» **Instructions to follow**:
Scan the material for "créditos". Copy every line it appears in.
Source material Start Marker
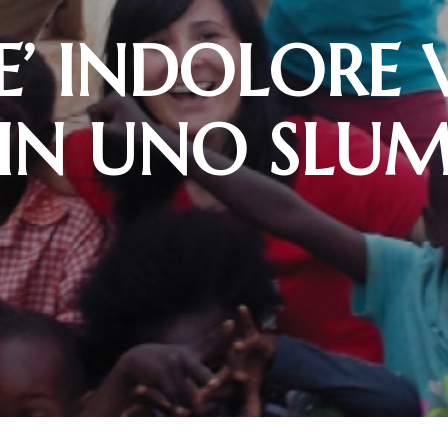
’ INDOLORE 
IN UNO SLU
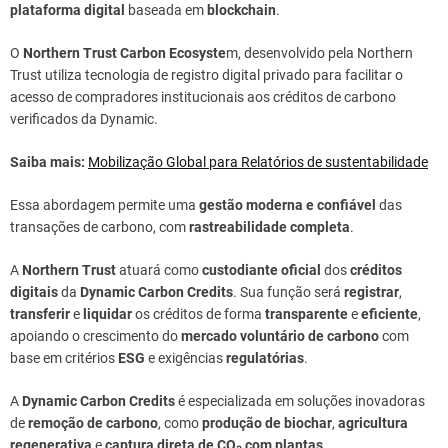
plataforma digital
baseada em
blockchain
.
O
Northern Trust Carbon Ecosyste
m, desenvolvido pela Northern
Trust utiliza tecnologia de registro digital privado para facilitar o
acesso de compradores institucionais aos créditos de carbono
verificados da Dynamic.
Saiba mais:
Mobilização Global para Relatórios de sustentabilidade
Essa abordagem permite uma
gestão moderna e confiável
das
transações de carbono, com
rastreabilidade completa
.
A
Northern Trust
atuará como
custodiante oficial
dos
créditos
digitais
da
Dynamic Carbon Credits
. Sua função será
registrar
,
transferir
e
liquidar
os créditos de forma
transparente
e
eficiente
,
apoiando o crescimento do
mercado voluntário de carbono
com
base em critérios
ESG
e exigências
regulatórias
.
A
Dynamic Carbon Credits
é especializada em soluções inovadoras
de
remoção de carbono
, como
produção de biochar
,
agricultura
regenerativa
e
captura direta de CO₂ com plantas
.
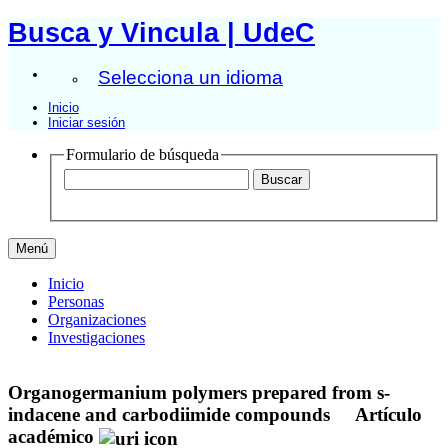
Busca y Vincula | UdeC
Selecciona un idioma
Inicio
Iniciar sesión
Formulario de búsqueda
Menú
Inicio
Personas
Organizaciones
Investigaciones
Organogermanium polymers prepared from s-
indacene and carbodiimide compounds
Artículo
académico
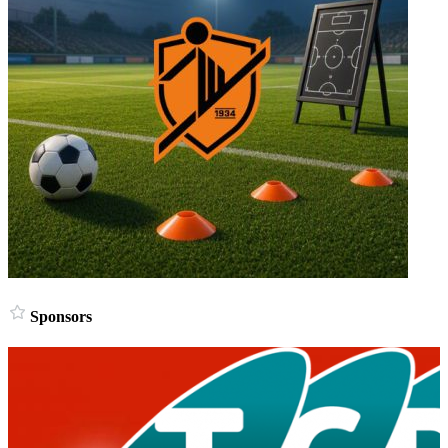
Sponsors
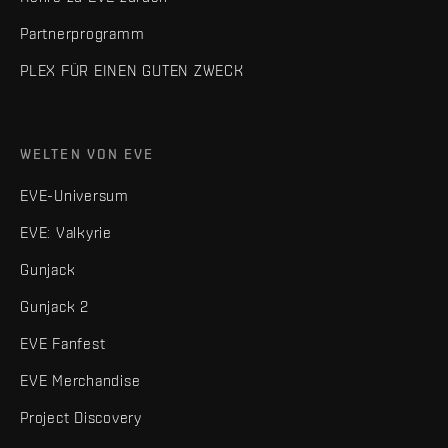
Partnerprogramm
PLEX FÜR EINEN GUTEN ZWECK
WELTEN VON EVE
EVE-Universum
EVE: Valkyrie
Gunjack
Gunjack 2
EVE Fanfest
EVE Merchandise
Project Discovery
Source material End Marker
» **Answer area**:
acesso de compradores institucionais aos créditos de carbono
créditos
os créditos de forma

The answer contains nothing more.